- [Task directions] When a record contains an image, skip the image and retype the rest of that record exactly.
::::::
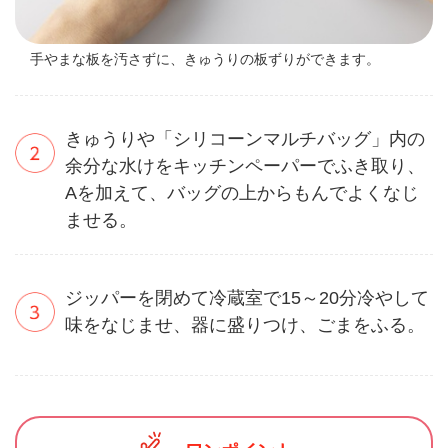
手やまな板を汚さずに、きゅうりの板ずりができます。
きゅうりや「シリコーンマルチバッグ」内の
余分な水けをキッチンペーパーでふき取り、
Aを加えて、バッグの上からもんでよくなじ
ませる。
ジッパーを閉めて冷蔵室で15～20分冷やして
味をなじませ、器に盛りつけ、ごまをふる。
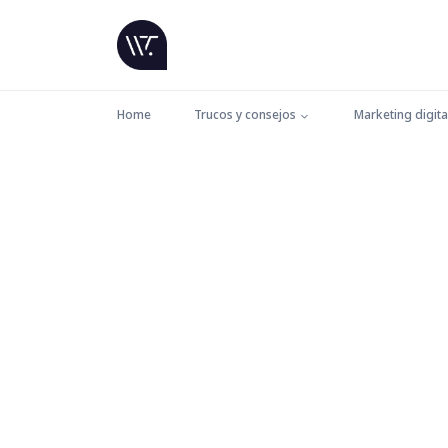
Home
Trucos y consejos
Marketing digita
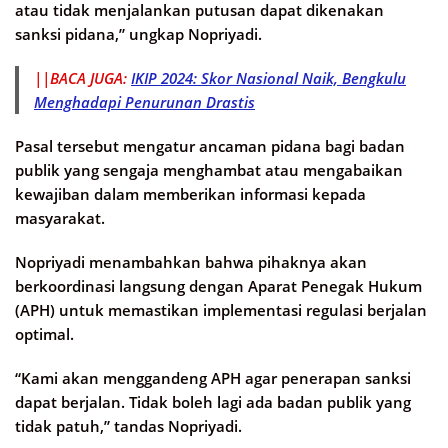
atau tidak menjalankan putusan dapat dikenakan
sanksi pidana,” ungkap Nopriyadi.
||BACA JUGA:
IKIP 2024: Skor Nasional Naik, Bengkulu
Menghadapi Penurunan Drastis
Pasal tersebut mengatur ancaman pidana bagi badan
publik yang sengaja menghambat atau mengabaikan
kewajiban dalam memberikan informasi kepada
masyarakat.
Nopriyadi menambahkan bahwa pihaknya akan
berkoordinasi langsung dengan Aparat Penegak Hukum
(APH) untuk memastikan implementasi regulasi berjalan
optimal.
“Kami akan menggandeng APH agar penerapan sanksi
dapat berjalan. Tidak boleh lagi ada badan publik yang
tidak patuh,” tandas Nopriyadi.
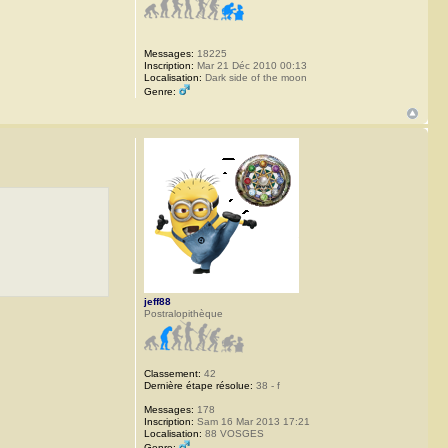
Messages:
18225
Inscription:
Mar 21 Déc 2010 00:13
Localisation:
Dark side of the moon
Genre:
jeff88
Postralopithèque
Classement:
42
Dernière étape résolue:
38 - f
Messages:
178
Inscription:
Sam 16 Mar 2013 17:21
Localisation:
88 VOSGES
Genre:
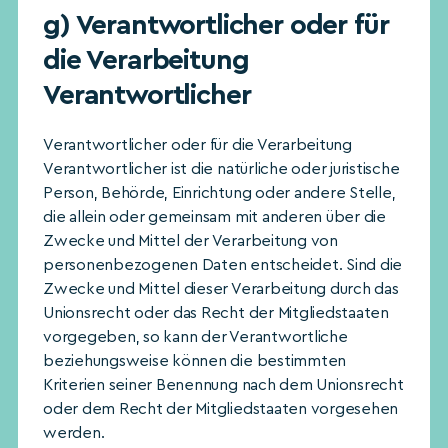
g) Verantwortlicher oder für
die Verarbeitung
Verantwortlicher
Verantwortlicher oder für die Verarbeitung
Verantwortlicher ist die natürliche oder juristische
Person, Behörde, Einrichtung oder andere Stelle,
die allein oder gemeinsam mit anderen über die
Zwecke und Mittel der Verarbeitung von
personenbezogenen Daten entscheidet. Sind die
Zwecke und Mittel dieser Verarbeitung durch das
Unionsrecht oder das Recht der Mitgliedstaaten
vorgegeben, so kann der Verantwortliche
beziehungsweise können die bestimmten
Kriterien seiner Benennung nach dem Unionsrecht
oder dem Recht der Mitgliedstaaten vorgesehen
werden.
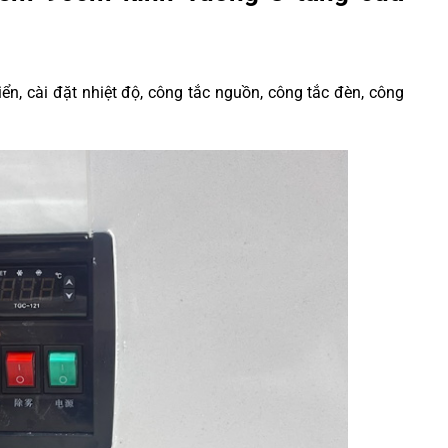
iển, cài đặt nhiệt độ, công tắc nguồn, công tắc đèn, công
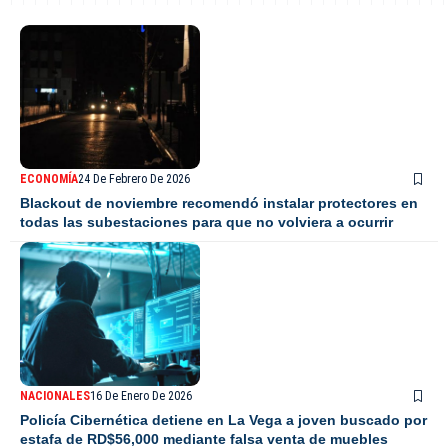
ECONOMÍA
24 De Febrero De 2026
Blackout de noviembre recomendó instalar protectores en
todas las subestaciones para que no volviera a ocurrir
NACIONALES
16 De Enero De 2026
Policía Cibernética detiene en La Vega a joven buscado por
estafa de RD$56,000 mediante falsa venta de muebles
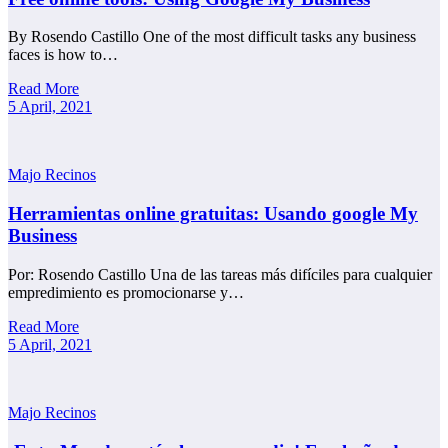
By Rosendo Castillo One of the most difficult tasks any business
faces is how to…
Read More
5 April, 2021
Majo Recinos
Herramientas online gratuitas: Usando google My
Business
Por: Rosendo Castillo Una de las tareas más difíciles para cualquier
empredimiento es promocionarse y…
Read More
5 April, 2021
Majo Recinos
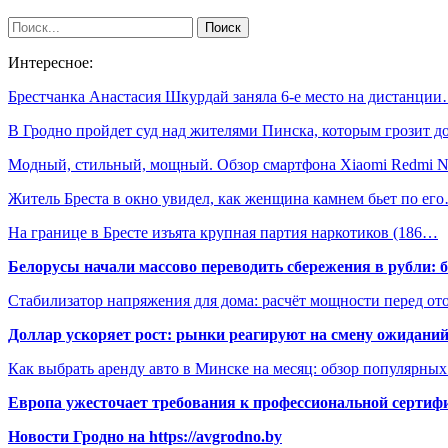
Интересное:
Брестчанка Анастасия Шкурдай заняла 6-е место на дистанци
В Гродно пройдет суд над жителями Пинска, которым грозит 
Модный, стильный, мощный. Обзор смартфона Xiaomi Redmi 
Житель Бреста в окно увидел, как женщина камнем бьет по ег
На границе в Бресте изъята крупная партия наркотиков (186…
Белорусы начали массово переводить сбережения в рубли: 
Стабилизатор напряжения для дома: расчёт мощности перед о
Доллар ускоряет рост: рынки реагируют на смену ожиданий
Как выбрать аренду авто в Минске на месяц: обзор популярны
Европа ужесточает требования к профессиональной сертифи
Новости Гродно на https://avgrodno.by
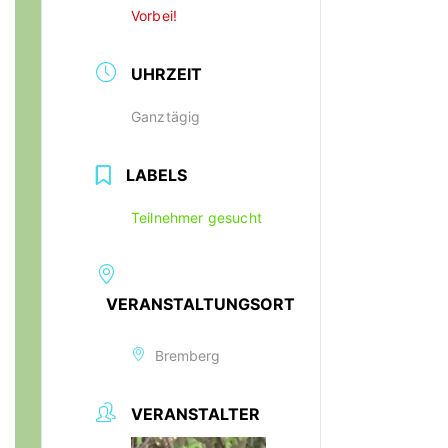
Vorbei!
UHRZEIT
Ganztägig
LABELS
Teilnehmer gesucht
VERANSTALTUNGSORT
Bremberg
VERANSTALTER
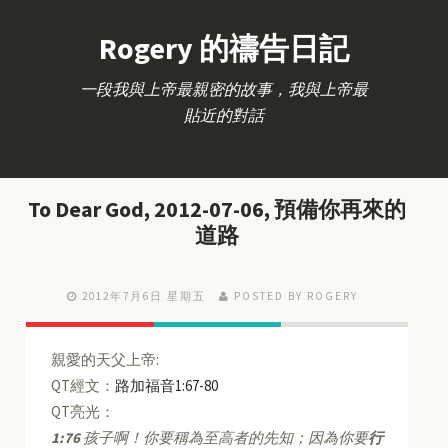
Rogery 的禱告日記
一段我與上帝最親密的故事，我與上帝最
貼近的對話
To Dear God, 2012-07-06, 預備你再來的
道路
2012年7月6日 星期五
POSTED BY ROGERY
親愛的天父上帝:
QT經文：
路加福音1:67-80
QT亮光：
1:76
孩子啊！你要稱為至高者的先知；因為你要
行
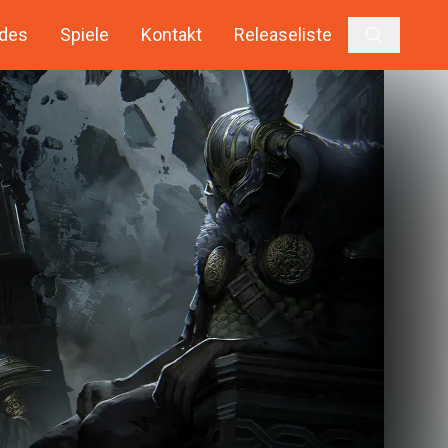
des
Spiele
Kontakt
Releaseliste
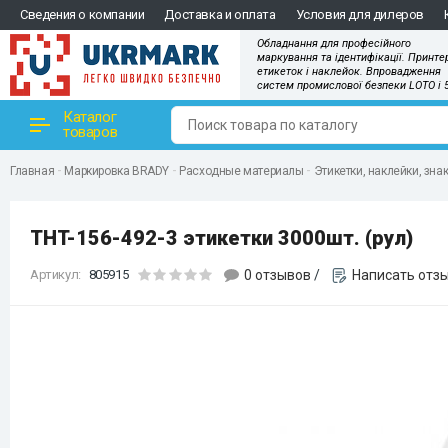
Сведения о компании
Доставка и оплата
Условия для дилеров
Обладнання для професійного
маркування та ідентифікації. Принте
етикеток і наклейок. Впровадження
систем промислової безпеки LOTO і 
Каталог
товаров
Главная
Маркировка BRADY
Расходные материалы
Этикетки, наклейки, зна
THT-156-492-3 этикетки 3000шт. (рул)
Артикул:
805915
0 отзывов
/
Написать отз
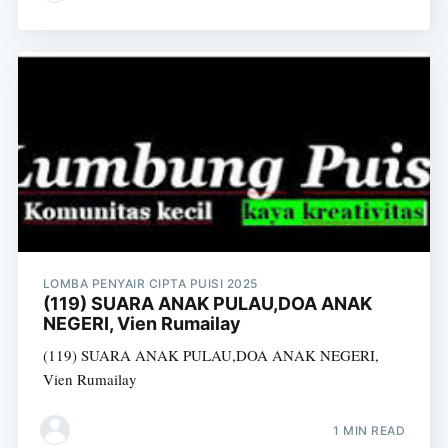
LOMBA PENYAIR CIPTA PUISI 2025
(119) SUARA ANAK PULAU,DOA ANAK
NEGERI, Vien Rumailay
(119) SUARA ANAK PULAU,DOA ANAK NEGERI,
Vien Rumailay
1 MIN READ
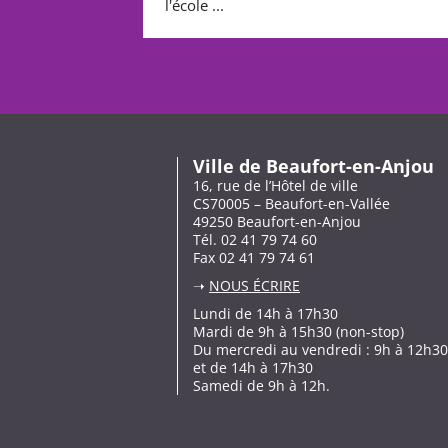
l'école ...
Ville de Beaufort-en-Anjou
16, rue de l’Hôtel de ville
CS70005 – Beaufort-en-Vallée
49250 Beaufort-en-Anjou
Tél. 02 41 79 74 60
Fax 02 41 79 74 61
➝
NOUS ÉCRIRE
Lundi de 14h à 17h30
Mardi de 9h à 15h30 (non-stop)
Du mercredi au vendredi : 9h à 12h30
et de 14h à 17h30
Samedi de 9h à 12h.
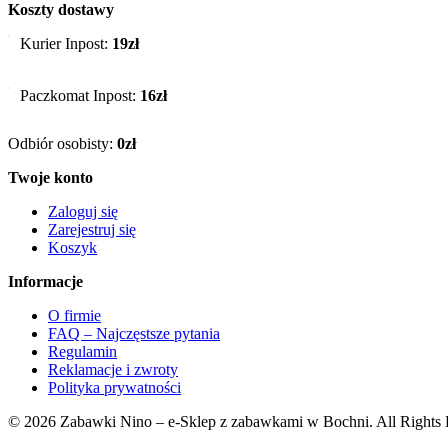
Koszty dostawy
Kurier Inpost:
19zł
Paczkomat Inpost:
16zł
Odbiór osobisty:
0zł
Twoje konto
Zaloguj się
Zarejestruj się
Koszyk
Informacje
O firmie
FAQ – Najczęstsze pytania
Regulamin
Reklamacje i zwroty
Polityka prywatności
© 2026 Zabawki Nino – e-Sklep z zabawkami w Bochni. All Rights 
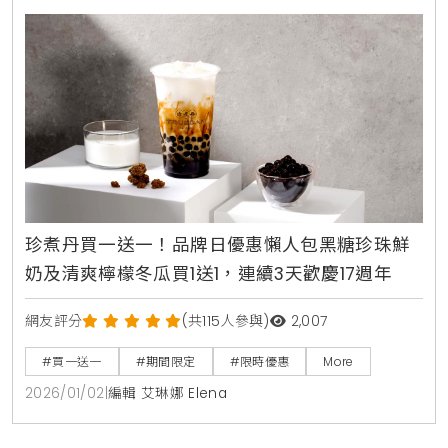
珍煮丹買一送一！品牌日優惠懶人包黑糖珍珠鮮
奶及清爽檸檬冬瓜買1送1，連續3天歡慶17週年
網友評分
(共115人參與)
2,007
#買一送一
#期間限定
#限時優惠
More
2026/01/02
|
編輯 艾琳娜 Elena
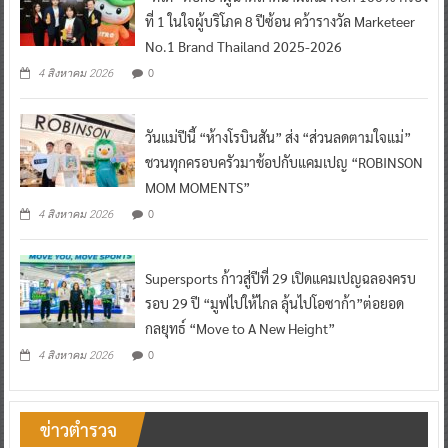
ที่ 1 ในใจผู้บริโภค 8 ปีซ้อน คว้ารางวัล Marketeer
No.1 Brand Thailand 2025-2026
0
4 สิงหาคม 2026
วันแม่ปีนี้ “ห้างโรบินสัน” ส่ง “ส่วนลดตามใจแม่”
ชวนทุกครอบครัวมาช้อปกับแคมเปญ “ROBINSON
MOM MOMENTS”
0
4 สิงหาคม 2026
Supersports ก้าวสู่ปีที่ 29 เปิดแคมเปญฉลองครบ
รอบ 29 ปี “มูฟไปให้ไกล ลุ้นไปโอซาก้า”ต่อยอด
กลยุทธ์ “Move to A New Height”
0
4 สิงหาคม 2026
ข่าวตำรวจ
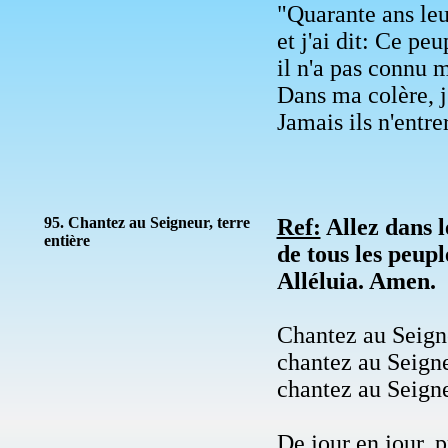
"Quarante ans leu
et j'ai dit: Ce pe
il n'a pas connu 
Dans ma colère, j'
Jamais ils n'entr
95. Chantez au Seigneur, terre
Ref:
Allez dans l
entière
de tous les peuple
Alléluia. Amen.
Chantez au Seign
chantez au Seigneu
chantez au Seign
De jour en jour, 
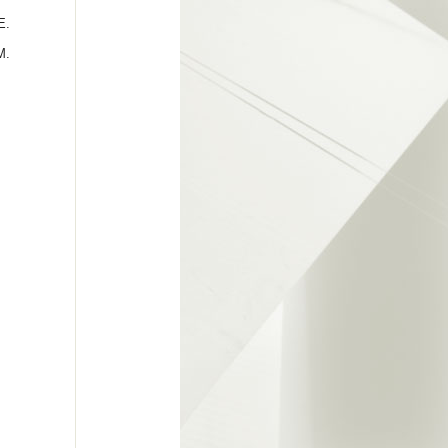
E.
M.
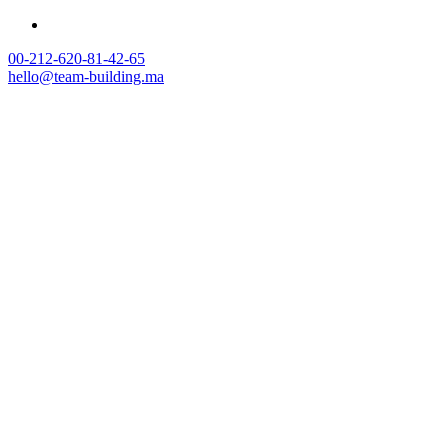
00-212-620-81-42-65
hello@team-building.ma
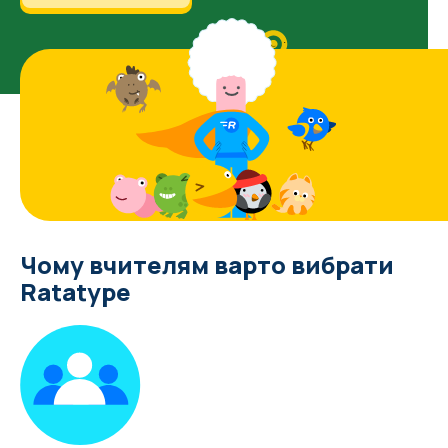
Чому вчителям варто вибрати
Ratatype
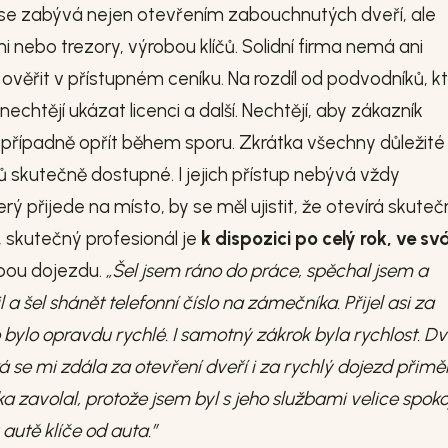
ma se zabývá nejen otevřením zabouchnutých dveří, ale
 nebo trezory, výrobou klíčů. Solidní firma nemá ani
věřit v přístupném ceníku. Na rozdíl od podvodníků, kt
, nechtějí ukázat licenci a další. Nechtějí, aby zákazník
l případně opřít během sporu. Zkrátka všechny důležité
skutečně dostupné. I jejich přístup nebývá vždy
terý přijede na místo, by se měl ujistit, že otevírá skute
, skutečný profesionál je
k dispozici po celý rok, ve svá
bou dojezdu.
„Šel jsem ráno do práce, spěchal jsem a
a šel shánět telefonní číslo na zámečníka. Přijel asi za
 bylo opravdu rychlé. I samotný zákrok byla rychlost. D
rá se mi zdála za otevření dveří i za rychlý dojezd přimě
 zavolal, protože jsem byl s jeho službami velice spoko
autě klíče od auta.”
::::::
- [Response for this exercise]
手やまな板を汚さずに、きゅうりの板ずりができます。
きゅうりや「シリコーンマルチバッグ」内の
余分な水けをキッチンペーパーでふき取り、
Aを加えて、バッグの上からもんでよくなじ
ませる。
ジッパーを閉めて冷蔵室で15～20分冷やして
味をなじませ、器に盛りつけ、ごまをふる。
Home
Trucos y consejos
Marketing digita
atau tidak menjalankan putusan dapat dikenakan
sanksi pidana,” ungkap Nopriyadi.
||BACA JUGA:
IKIP 2024: Skor Nasional Naik, Bengkulu
Menghadapi Penurunan Drastis
Pasal tersebut mengatur ancaman pidana bagi badan
publik yang sengaja menghambat atau mengabaikan
kewajiban dalam memberikan informasi kepada
masyarakat.
Nopriyadi menambahkan bahwa pihaknya akan
berkoordinasi langsung dengan Aparat Penegak Hukum
(APH) untuk memastikan implementasi regulasi berjalan
optimal.
“Kami akan menggandeng APH agar penerapan sanksi
dapat berjalan. Tidak boleh lagi ada badan publik yang
tidak patuh,” tandas Nopriyadi.
Messages:
18225
Inscription:
Mar 21 Déc 2010 00:13
Localisation:
Dark side of the moon
Genre:
jeff88
Postralopithèque
Classement:
42
Dernière étape résolue:
38 - f
Messages:
178
Inscription:
Sam 16 Mar 2013 17:21
Localisation:
88 VOSGES
Genre:
g) Verantwortlicher oder für
die Verarbeitung
Verantwortlicher
Verantwortlicher oder für die Verarbeitung
Verantwortlicher ist die natürliche oder juristische
Person, Behörde, Einrichtung oder andere Stelle,
die allein oder gemeinsam mit anderen über die
Zwecke und Mittel der Verarbeitung von
personenbezogenen Daten entscheidet. Sind die
Zwecke und Mittel dieser Verarbeitung durch das
Unionsrecht oder das Recht der Mitgliedstaaten
vorgegeben, so kann der Verantwortliche
beziehungsweise können die bestimmten
Kriterien seiner Benennung nach dem Unionsrecht
oder dem Recht der Mitgliedstaaten vorgesehen
werden.
iển, cài đặt nhiệt độ, công tắc nguồn, công tắc đèn, công
ECONOMÍA
24 De Febrero De 2026
Blackout de noviembre recomendó instalar protectores en
todas las subestaciones para que no volviera a ocurrir
NACIONALES
16 De Enero De 2026
Policía Cibernética detiene en La Vega a joven buscado por
estafa de RD$56,000 mediante falsa venta de muebles
By Rosendo Castillo One of the most difficult tasks any business
faces is how to…
Read More
5 April, 2021
Majo Recinos
Herramientas online gratuitas: Usando google My
Business
Por: Rosendo Castillo Una de las tareas más difíciles para cualquier
empredimiento es promocionarse y…
Read More
5 April, 2021
Majo Recinos
Интересное:
Брестчанка Анастасия Шкурдай заняла 6-е место на дистанци
В Гродно пройдет суд над жителями Пинска, которым грозит 
Модный, стильный, мощный. Обзор смартфона Xiaomi Redmi 
Житель Бреста в окно увидел, как женщина камнем бьет по ег
На границе в Бресте изъята крупная партия наркотиков (186…
Белорусы начали массово переводить сбережения в рубли: 
Стабилизатор напряжения для дома: расчёт мощности перед о
Доллар ускоряет рост: рынки реагируют на смену ожиданий
Как выбрать аренду авто в Минске на месяц: обзор популярны
Европа ужесточает требования к профессиональной сертифи
Новости Гродно на https://avgrodno.by
Vorbei!
UHRZEIT
Ganztägig
LABELS
Teilnehmer gesucht
VERANSTALTUNGSORT
Bremberg
VERANSTALTER
Rogery 的禱告日記
一段我與上帝最親密的故事，我與上帝最
貼近的對話
To Dear God, 2012-07-06, 預備你再來的
道路
2012年7月6日 星期五
POSTED BY ROGERY
親愛的天父上帝:
QT經文：
路加福音1:67-80
QT亮光：
1:76
孩子啊！你要稱為至高者的先知；因為你要
行
des
Spiele
Kontakt
Releaseliste
Сведения о компании
Доставка и оплата
Условия для дилеров
Обладнання для професійного
маркування та ідентифікації. Принте
етикеток і наклейок. Впровадження
систем промислової безпеки LOTO і 
Каталог
товаров
Главная
Маркировка BRADY
Расходные материалы
Этикетки, наклейки, зна
THT-156-492-3 этикетки 3000шт. (рул)
Артикул:
805915
0 отзывов
/
Написать отз
LOMBA PENYAIR CIPTA PUISI 2025
(119) SUARA ANAK PULAU,DOA ANAK
NEGERI, Vien Rumailay
(119) SUARA ANAK PULAU,DOA ANAK NEGERI,
Vien Rumailay
1 MIN READ
l'école ...
Ville de Beaufort-en-Anjou
16, rue de l’Hôtel de ville
CS70005 – Beaufort-en-Vallée
49250 Beaufort-en-Anjou
Tél. 02 41 79 74 60
Fax 02 41 79 74 61
➝
NOUS ÉCRIRE
Lundi de 14h à 17h30
Mardi de 9h à 15h30 (non-stop)
Du mercredi au vendredi : 9h à 12h30
et de 14h à 17h30
Samedi de 9h à 12h.
Koszty dostawy
Kurier Inpost:
19zł
Paczkomat Inpost:
16zł
Odbiór osobisty:
0zł
Twoje konto
Zaloguj się
Zarejestruj się
Koszyk
Informacje
O firmie
FAQ – Najczęstsze pytania
Regulamin
Reklamacje i zwroty
Polityka prywatności
© 2026 Zabawki Nino – e-Sklep z zabawkami w Bochni. All Rights 
珍煮丹買一送一！品牌日優惠懶人包黑糖珍珠鮮
奶及清爽檸檬冬瓜買1送1，連續3天歡慶17週年
網友評分
(共115人參與)
2,007
#買一送一
#期間限定
#限時優惠
More
2026/01/02
|
編輯 艾琳娜 Elena
ที่ 1 ในใจผู้บริโภค 8 ปีซ้อน คว้ารางวัล Marketeer
No.1 Brand Thailand 2025-2026
0
4 สิงหาคม 2026
วันแม่ปีนี้ “ห้างโรบินสัน” ส่ง “ส่วนลดตามใจแม่”
ชวนทุกครอบครัวมาช้อปกับแคมเปญ “ROBINSON
MOM MOMENTS”
0
4 สิงหาคม 2026
Supersports ก้าวสู่ปีที่ 29 เปิดแคมเปญฉลองครบ
รอบ 29 ปี “มูฟไปให้ไกล ลุ้นไปโอซาก้า”ต่อยอด
กลยุทธ์ “Move to A New Height”
0
4 สิงหาคม 2026
ข่าวตำรวจ
"Quarante ans leu
et j'ai dit: Ce pe
il n'a pas connu 
Dans ma colère, j'
Jamais ils n'entr
95. Chantez au Seigneur, terre
Ref:
Allez dans l
entière
de tous les peuple
Alléluia. Amen.
Chantez au Seign
chantez au Seigneu
chantez au Seign
De jour en jour, 
E.
M.
00-212-620-81-42-65
hello@team-building.ma
Чому вчителям варто вибрати
Ratatype
ma se zabývá nejen otevřením zabouchnutých dveří, ale
 nebo trezory, výrobou klíčů. Solidní firma nemá ani
věřit v přístupném ceníku. Na rozdíl od podvodníků, kt
, nechtějí ukázat licenci a další. Nechtějí, aby zákazník
l případně opřít během sporu. Zkrátka všechny důležité
skutečně dostupné. I jejich přístup nebývá vždy
terý přijede na místo, by se měl ujistit, že otevírá skute
, skutečný profesionál je
k dispozici po celý rok, ve svá
bou dojezdu.
„Šel jsem ráno do práce, spěchal jsem a
a šel shánět telefonní číslo na zámečníka. Přijel asi za
 bylo opravdu rychlé. I samotný zákrok byla rychlost. D
rá se mi zdála za otevření dveří i za rychlý dojezd přimě
 zavolal, protože jsem byl s jeho službami velice spoko
autě klíče od auta.”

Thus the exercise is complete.